Remove all javascript tags and style tags from html with python and the lxml module

Question

I am parsing an html document using the http://lxml.de/ library. So far I have figured out how to strip tags from an html document In lxml, how do I remove a tag but retain all contents? but the method described in that post leaves all the text, stripping the tags with out removing the actual script. I have also found a class reference to lxml.html.clean.Cleaner http://lxml.de/api/lxml.html.clean.Cleaner-class.html but this is clear as mud as to how to actually use the class to clean the document. Any help, perhaps a short example would be helpful to me!

Martin Thoma · Accepted Answer · 2019-08-10 13:13:14Z

75

Below is an example to do what you want.

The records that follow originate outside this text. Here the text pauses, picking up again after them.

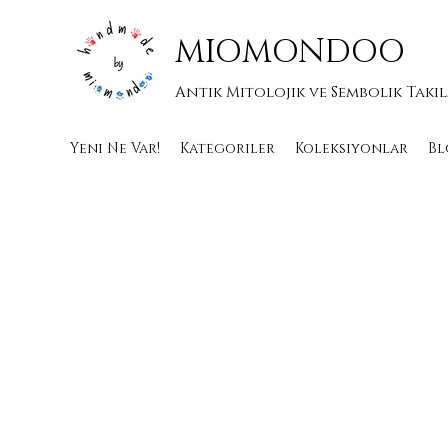
MIOMONDOO
Antik Mitolojik ve Sembolik Takı
Yeni Ne Var!
Kategoriler
Koleksiyonlar
Bl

For an HTML document, Cleaner is a better general solution to the problem than using strip_elements, because in cases like this you want to strip out more than just the <script> tag; you also want to get rid of things like onclick=function() attributes on other tags.

#!/usr/bin/env python

import lxml
from lxml.html.clean import Cleaner

cleaner = Cleaner()
cleaner.javascript = True # This is True because we want to activate the javascript filter
cleaner.style = True      # This is True because we want to activate the styles & stylesheet filter

print("WITH JAVASCRIPT & STYLES")
print(lxml.html.tostring(lxml.html.parse('http://www.google.com')))
print("WITHOUT JAVASCRIPT & STYLES")
print(lxml.html.tostring(cleaner.clean_html(lxml.html.parse('http://www.google.com'))))

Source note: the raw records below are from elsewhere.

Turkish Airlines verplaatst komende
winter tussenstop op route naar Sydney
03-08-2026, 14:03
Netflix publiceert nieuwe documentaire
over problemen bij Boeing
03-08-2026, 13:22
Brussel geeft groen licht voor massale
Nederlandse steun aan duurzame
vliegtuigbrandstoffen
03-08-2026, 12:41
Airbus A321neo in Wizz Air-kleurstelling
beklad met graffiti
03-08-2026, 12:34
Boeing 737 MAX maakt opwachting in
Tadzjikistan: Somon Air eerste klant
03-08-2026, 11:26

You can get a list of the options you can set in the lxml.html.clean.Cleaner documentation; some options you can just set to True or False (the default) and others take a list like:

cleaner.kill_tags = ['a', 'h1']
cleaner.remove_tags = ['p']

Note that the difference between kill vs remove:

remove_tags:
  A list of tags to remove. Only the tags will be removed, their content will get pulled up into the parent tag.
kill_tags:
  A list of tags to kill. Killing also removes the tag's content, i.e. the whole subtree, not just the tag itself.
allow_tags:
  A list of tags to include (default include all).

edited Aug 10, 2019 at 13:13

Martin Thoma

139k174 gold badges687 silver badges1.1k bronze badges

answered Dec 18, 2011 at 19:37

aculich

14.9k9 gold badges67 silver badges71 bronze badges

Sign up to request clarification or add additional context in comments.

5 Comments

john-charles Over a year ago

I've been out most of the day, should have brought this up earlier I guess. I just noticed after playing with this that the kill_tags thing doesn't seem to actually do anything for example I added cleaner.kill_tags = ('img','noscript','a') but those tags remain in the output document, the rest of the example above works as expected, it's just after playing with kill tags that I noticed this.

aculich Over a year ago

Notice in my example I use square brackets, not parentheses. You should try ['img','noscript','a']. The square brackets denote a list, whereas the parentheses denote a tuple (in your example a 3-element tuple). Tuples and lists are not the same at all.

john-charles Over a year ago

I tried both list and tuple, notations the effect is the same, the tags are not removed. After some further research I believe this is a bug in the version of lxml/html/clean.py distributed with ubuntu. Note at line 253 of lxml.de/api/lxml.html.clean-pysrc.html kill_tags is initialized to kill_tags = set(self.kill_tags or ()) in the version of clean.py shipped with Ubuntu its just initialized to kill_tags = set(). Rendering it ineffectual. Thanks I will notify the package maintainer.

Ursa Major Over a year ago

it is not working for url like : blog.cryptographyengineering.com/2016/03/…

benzkji Over a year ago

cleaner really is the thing!

Asher · Accepted Answer · 2020-07-02 03:02:00Z

Here are some examples of how to remove and parse different types of HTML elements from a XML/HTML tree.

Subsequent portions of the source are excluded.